Apparently, you can release cpu cycles, but it's with the sched_yield
(section 2 in the man pages), not the sleep command on linux.
So, apparently, the sleep is still using full system recourses, even
though it's just waiting. You apparently have to release cpu time with
the sched_yield command to make it actually give up time slices., and
even then, it's not clear it will actually do so, the description claims
it simply moves your application to the end of the cue, which doesn't
really give away it's cpu cycles, just changes it's location in the
execution order.
Perhaps it will help with the cpu usage though, I've not done any
testing to see how (or not) it affects cpu.

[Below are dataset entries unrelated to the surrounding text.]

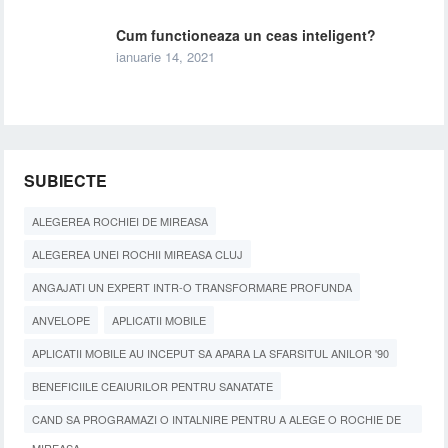
Cum functioneaza un ceas inteligent?
ianuarie 14, 2021
SUBIECTE
ALEGEREA ROCHIEI DE MIREASA
ALEGEREA UNEI ROCHII MIREASA CLUJ
ANGAJATI UN EXPERT INTR-O TRANSFORMARE PROFUNDA
ANVELOPE
APLICATII MOBILE
APLICATII MOBILE AU INCEPUT SA APARA LA SFARSITUL ANILOR '90
BENEFICIILE CEAIURILOR PENTRU SANATATE
CAND SA PROGRAMAZI O INTALNIRE PENTRU A ALEGE O ROCHIE DE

On 5/18/2021 6:29 PM, Bo Berglund via fpc-pascal wrote:
On Tue, 18 May 2021 21:40:15 +0000, Alexander Grotewohl via fpc-pascal
<fpc-pascal@lists.freepascal.org> wrote:
if it's waiting on keyboard input you might be better off using select() for
that instead of looping and checking for keyboard input each go around.

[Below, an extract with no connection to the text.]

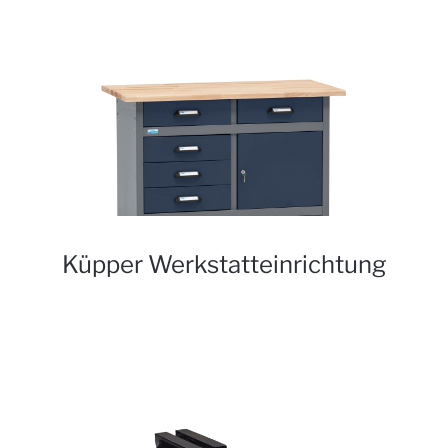
Küpper Werkstatteinrichtung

sleep() might already do something similar with a zero timeout but even that
would probably be insufficient
As I tried to explain at the start of this thread my application runs as a
*systemd service* on Linux, so there is absolutely no keyboard input.

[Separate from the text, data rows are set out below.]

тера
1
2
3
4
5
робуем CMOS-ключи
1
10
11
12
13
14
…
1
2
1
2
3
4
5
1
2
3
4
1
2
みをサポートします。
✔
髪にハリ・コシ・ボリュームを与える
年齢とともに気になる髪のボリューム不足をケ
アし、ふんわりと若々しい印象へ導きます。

The main program looks like this after initializations etc:
try
try
bSTerm := False;
bSInt := False;
bsHup := False;
{$IFDEF UNIX}
fpSignal(SigTerm, SignalHandler(@handleSignal));
fpSignal(SigInt, SignalHandler(@handleSignal));
fpSignal(SigHup, SignalHandler(@handleSignal));
{$ENDIF}
Debug_Writeln('Enter eternal loop');
FLogServ.StdLog('Enter eternal loop');
While not (bSTerm or bSInt or bsHup) do
begin
//Here is where the server runs as defined elsewhere
//Eternal loop to wait for system messages
Sleep(1); //To not hog the CPU
CheckSynchronize; //To get thread comm working
end;
Debug_Writeln('Exit eternal loop');
FLogServ.StdLog('Exit eternal loop');
except
on E: Exception do
begin
FLogServ.ExceptionLog('Unhandled exception: ' + E.Message);
end;
end;
finally
ShutdownServer;
end;
As you can see it sits in the eternal loop until the system sends a "signal" to
it to stop. So systemd does that if I issue a sudo systemctl stop myservice and
this works fine.
Could this tiny loop consume 6-7% CPU cycles?